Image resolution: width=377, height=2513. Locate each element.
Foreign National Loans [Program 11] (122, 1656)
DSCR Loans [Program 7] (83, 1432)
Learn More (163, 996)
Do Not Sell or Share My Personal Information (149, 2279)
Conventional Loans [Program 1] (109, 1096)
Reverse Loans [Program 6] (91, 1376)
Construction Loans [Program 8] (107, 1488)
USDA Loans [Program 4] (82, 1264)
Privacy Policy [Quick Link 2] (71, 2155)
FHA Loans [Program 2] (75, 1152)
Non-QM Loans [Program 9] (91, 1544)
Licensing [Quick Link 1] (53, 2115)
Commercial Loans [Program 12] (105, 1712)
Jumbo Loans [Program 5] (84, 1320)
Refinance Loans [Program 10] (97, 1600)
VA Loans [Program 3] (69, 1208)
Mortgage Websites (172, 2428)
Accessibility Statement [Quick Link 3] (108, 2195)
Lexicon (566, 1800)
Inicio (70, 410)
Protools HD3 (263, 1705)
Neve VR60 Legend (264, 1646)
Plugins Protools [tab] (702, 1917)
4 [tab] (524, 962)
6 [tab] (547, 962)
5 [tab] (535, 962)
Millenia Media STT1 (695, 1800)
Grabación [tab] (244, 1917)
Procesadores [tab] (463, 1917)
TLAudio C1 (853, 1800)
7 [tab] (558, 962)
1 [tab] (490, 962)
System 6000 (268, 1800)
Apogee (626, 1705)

To do — Exactly the lines from the one containing "5 [tab] (535, 962)" through the final line above, and only those, should be given again.

Your response —
5 [tab] (535, 962)
Millenia Media STT1 (695, 1800)
Grabación [tab] (244, 1917)
Procesadores [tab] (463, 1917)
TLAudio C1 (853, 1800)
7 [tab] (558, 962)
1 [tab] (490, 962)
System 6000 (268, 1800)
Apogee (626, 1705)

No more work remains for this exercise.